Your assignment: Lines of the listing below that contain the string "fasen" are to be returned.

◇ ◇ ◇ ◇ ◇

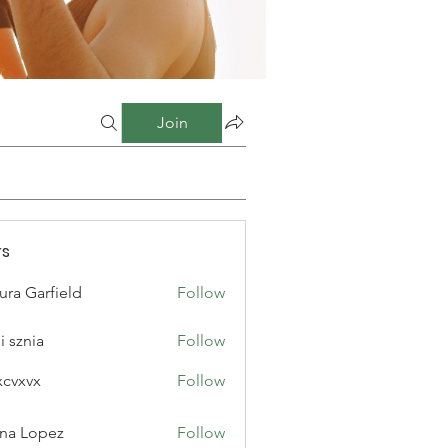
Join
s
ura Garfield
Follow
i sznia
Follow
xcvxvx
Follow
na Lopez
Follow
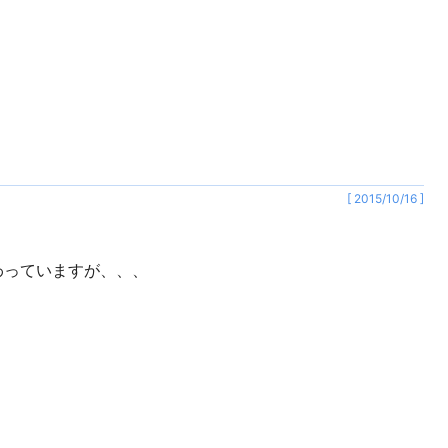
[ 2015/10/16 ]
わっていますが、、、
、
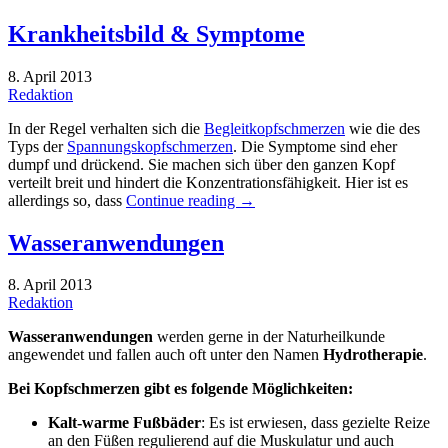
Krankheitsbild & Symptome
8. April 2013
Redaktion
In der Regel verhalten sich die
Begleitkopfschmerzen
wie die des
Typs der
Spannungskopfschmerzen
. Die Symptome sind eher
dumpf und drückend. Sie machen sich über den ganzen Kopf
verteilt breit und hindert die Konzentrationsfähigkeit. Hier ist es
allerdings so, dass
Continue reading
→
Wasseranwendungen
8. April 2013
Redaktion
Wasseranwendungen
werden gerne in der Naturheilkunde
angewendet und fallen auch oft unter den Namen
Hydrotherapie
.
Bei Kopfschmerzen gibt es folgende Möglichkeiten:
Kalt-warme Fußbäder
: Es ist erwiesen, dass gezielte Reize
an den Füßen regulierend auf die Muskulatur und auch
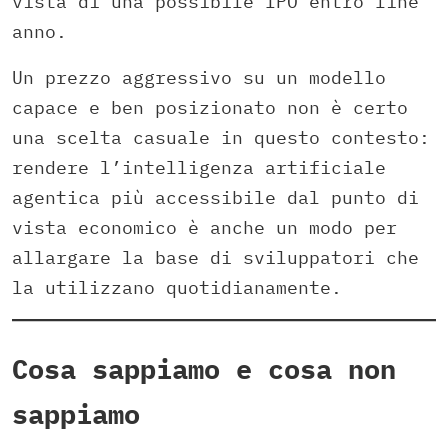
vista di una possibile IPO entro fine
anno.
Un prezzo aggressivo su un modello
capace e ben posizionato non è certo
una scelta casuale in questo contesto:
rendere l’intelligenza artificiale
agentica più accessibile dal punto di
vista economico è anche un modo per
allargare la base di sviluppatori che
la utilizzano quotidianamente.
Cosa sappiamo e cosa non
sappiamo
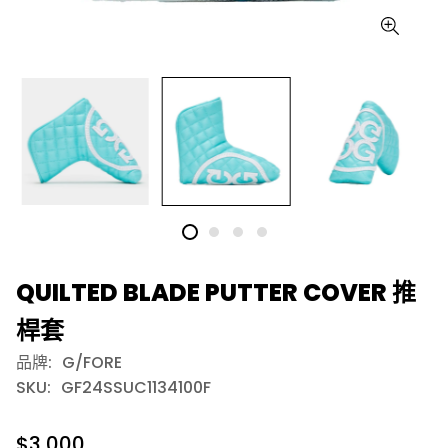
QUILTED BLADE PUTTER COVER 推
桿套
品牌:
G/FORE
SKU:
GF24SSUC1134100F
$3,000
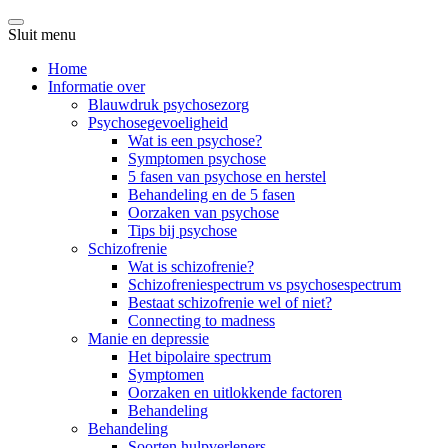
Sluit menu
Home
Informatie over
Blauwdruk psychosezorg
Psychosegevoeligheid
Wat is een psychose?
Symptomen psychose
5 fasen van psychose en herstel
Behandeling en de 5 fasen
Oorzaken van psychose
Tips bij psychose
Schizofrenie
Wat is schizofrenie?
Schizofreniespectrum vs psychosespectrum
Bestaat schizofrenie wel of niet?
Connecting to madness
Manie en depressie
Het bipolaire spectrum
Symptomen
Oorzaken en uitlokkende factoren
Behandeling
Behandeling
Soorten hulpverleners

◇ ◇ ◇ ◇ ◇

Result below:
5 fasen van psychose en herstel
Behandeling en de 5 fasen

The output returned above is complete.